Data-MINX


Poster by: Peter Turner, University of Sydney, Paul Coddington, Australian Research Collaboration Service, Nick Hauser, ANSTO, Allan Jones, AMMRF and University of Sydney & Richard Farnsworth, Australian Synchrotron Facility.

The data deluge, the growing need for repository services and increasingly diverse instrument portfolio held by scientific researchers, poses a significant challenge for the provision of research enabling e-Infrastructure. The Data-MINX project is an NCRIS-NeAT supported project to provide Single-Sign-On data access, management and repository services for the NCRIS 5.3 capabilities of microscopy, neutron and X-ray science. Data-MINX is to provide a capability to flexibly search, access and transfer data across the set of research facilities and repositories used by a given researcher. The Data-MINX e-Infrastructure is in part based on a system developed over several years by the UK Science and Technology Facility Council (STFC). A uniform model is applied across the NCRIS 5.3 capabilities, with a central component being a metadata schema based Information Catalogue (ICAT), holding metadata records for the research activity at each facility. An ICAT API exposes its methods via Web services to facilitate the development and use of customised stand-alone applications or Web browser clients. The scientific instrument data may be held in conventional or distributed file systems (e.g. SRB), with browsers services allowing a user to locate and transfer data from one location to another. Metadata is harvested as close to the source as is practical, and services allow meta-data searching across multiple instances of the ICAT, to effectively federate ICAT instances at different facilities.
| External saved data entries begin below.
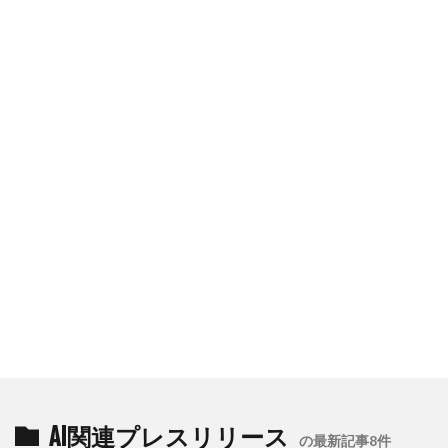
AI関連プレスリリース
の最新記事8件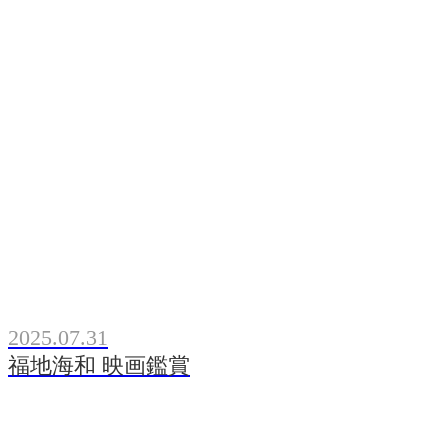
2025.07.31
福地海和 映画鑑賞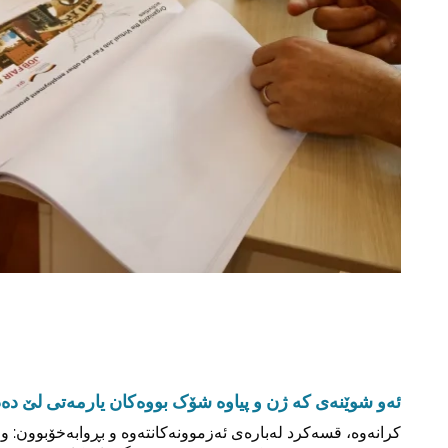
ئەو شوێنەی کە ژن و پیاوە شۆک بووەکان یارمەتی لێ دە
کرانەوە، قسەکرد لەبارەی ئەزموونەکانتەوە و بڕوابەخۆبوون: 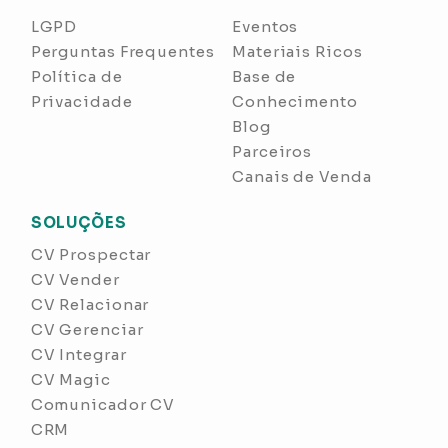
LGPD
Eventos
Perguntas Frequentes
Materiais Ricos
Política de
Base de
Privacidade
Conhecimento
Blog
Parceiros
Canais de Venda
SOLUÇÕES
CV Prospectar
CV Vender
CV Relacionar
CV Gerenciar
CV Integrar
CV Magic
Comunicador CV
CRM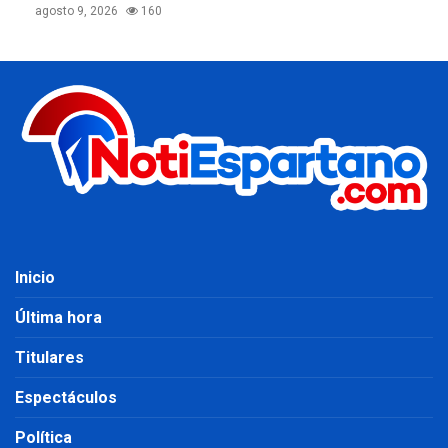
agosto 9, 2026
160
Inicio
Última hora
Titulares
Espectáculos
Política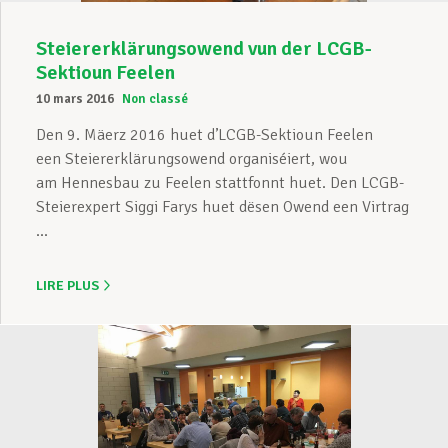
Steiererklärungsowend vun der LCGB-
Sektioun Feelen
10 mars 2016
Non classé
Den 9. Mäerz 2016 huet d’LCGB-Sektioun Feelen
een Steiererklärungsowend organiséiert, wou
am Hennesbau zu Feelen stattfonnt huet. Den LCGB-
Steierexpert Siggi Farys huet dësen Owend een Virtrag
...
LIRE PLUS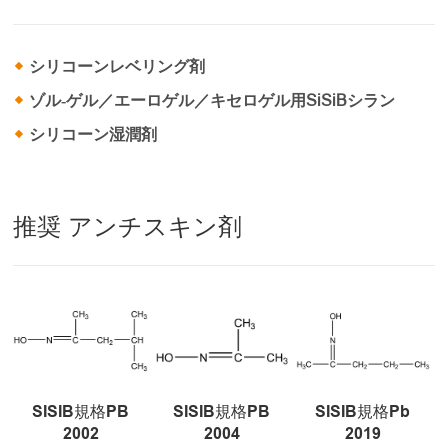
シリコーンレベリング剤
ゾル‐ゲル／エーロゲル／キセロゲル用SiSiBシラン
シリコーン湿潤剤
推奨 アンチスキン剤
SISIB規格PB
SISIB規格PB
SISIB規格Pb
2002
2004
2019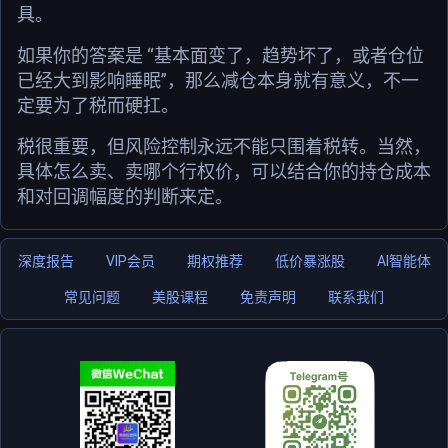
具。
如果你的答案是 “基本面变了，趋势坏了，或者仓位
已经大到影响睡眠”，那么减仓本身就有意义，不一
定要为了税而硬扛。
税很重要，但风险控制永远不能只围着税转。当然，
具体怎么卖、卖哪个行权价，可以结合你的持仓成本
和对回调幅度的判断来定。
深度报告
VIP会员
期权推荐
低价暴涨股
AI智能体
常见问题
美股课程
免责声明
联系我们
The ICAT is defined with respect to the Scientific Metadata Model, developed by the STFC, and may be mapped onto any SQL database system. Instrument data may be held on the national data fabric being developed by ANDS and ARCS, and ARCS services will provide collaboration tools for researchers. Services are to be tailored according to the varying data policies of the research facilities and the requirement of the research communities.